The black X marks the approximate location of the new neighborhood near Ma’aleh Adumim. To the west of the X is Jerusalem. The red line surrounding the X is the planned route of the security barrier, which will encircle Ma’aleh Adumim and Jerusalem.
Those who charge that Israeli building in Ma’aleh Adumim severs north-south contiguity disregard the fact that Palestinian-controlled areas would be connected by land east of Ma’aleh Adumim (marked on the map) that is at its narrowest point ~15 km wide.
Moreover, Israel proposes to build tunnels or overpasses to obviate the need for Palestinians to detour to the east through the corridor.
Ironically, many of those who argue for greater contiguity between Palestinian areas, at the same time promote Israeli withdrawal to its pre-1967 boundaries, which (even with minor modifications) would confine Israel to a far less contiguous territory than that of the West Bank. As shown on the map above, there is a roughly 15 km wide strip of land separating the Green Line (and the Security Fence) from the Mediterranean Sea (near Herzliya). Also shown is the circuitous route necessary to travel via this corridor between northern and southern Israel. (e.g. from Arad to Beit Shean.)

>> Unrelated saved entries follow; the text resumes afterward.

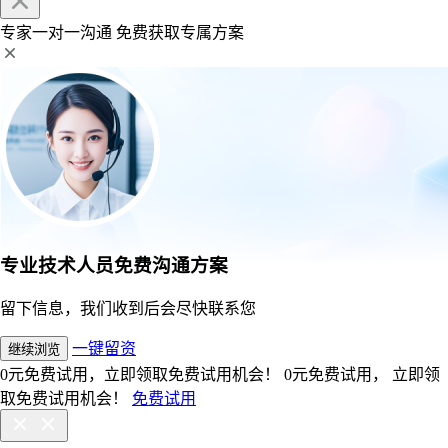
专家一对一沟通
免费获取专属方案
专业技术人员免费沟通方案
留下信息，我们收到后会尽快联系您
一键留资
继续浏览
0元免费试用，立即领取免费试用机会！
0元免费试用， 立即领
取免费试用机会！
免费试用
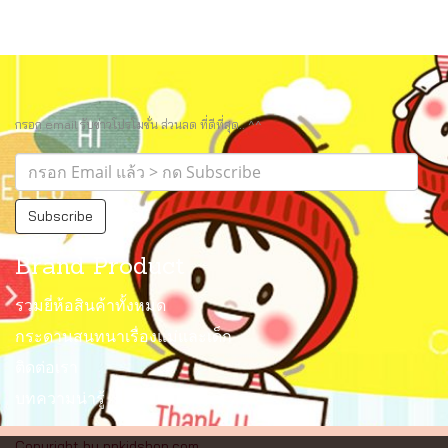
กรอก email รับข่าวโปรโมชั่น ส่วนลด ที่ดีที่สุด.. ^^
Subscribe
Brand Product
รวมยี่ห้อสินค้าทั้งหมด
กระดานสนทนาเรื่องแม่และเด็ก
ติดต่อเรา
บทความน่ารู้
Copyright by ppkidshop.com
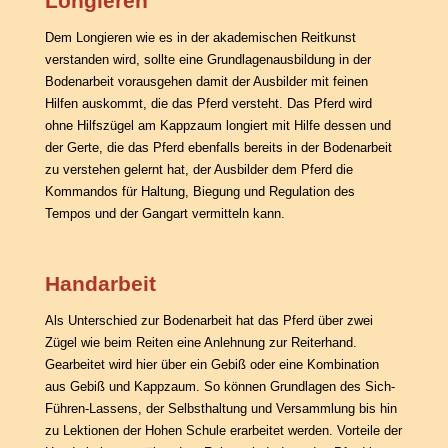
Longieren
Dem Longieren wie es in der akademischen Reitkunst
verstanden wird, sollte eine Grundlagenausbildung in der
Bodenarbeit vorausgehen damit der Ausbilder mit feinen
Hilfen auskommt, die das Pferd versteht. Das Pferd wird
ohne Hilfszügel am Kappzaum longiert mit Hilfe dessen und
der Gerte, die das Pferd ebenfalls bereits in der Bodenarbeit
zu verstehen gelernt hat, der Ausbilder dem Pferd die
Kommandos für Haltung, Biegung und Regulation des
Tempos und der Gangart vermitteln kann.
Handarbeit
Als Unterschied zur Bodenarbeit hat das Pferd über zwei
Zügel wie beim Reiten eine Anlehnung zur Reiterhand.
Gearbeitet wird hier über ein Gebiß oder eine Kombination
aus Gebiß und Kappzaum. So können Grundlagen des Sich-
Führen-Lassens, der Selbsthaltung und Versammlung bis hin
zu Lektionen der Hohen Schule erarbeitet werden. Vorteile der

Palestinians Cut Off From Eastern Jerusalem
The Washington Post‘s John Ward Anderson has reported that building around Ma’aleh Adumim is, according to anti-settlement activists, “the final step in sealing off north and east Jerusalem from Palestinians living in the West Bank.” (Feb. 7, 2005)
This claim is also untrue. Access to Jerusalem through Abu Dis, Eizariya, Hizma and Anata is not prevented by the proposed neighborhood, nor would it be precluded by a string of neighborhoods connecting Ma’aleh Adumim to Jerusalem.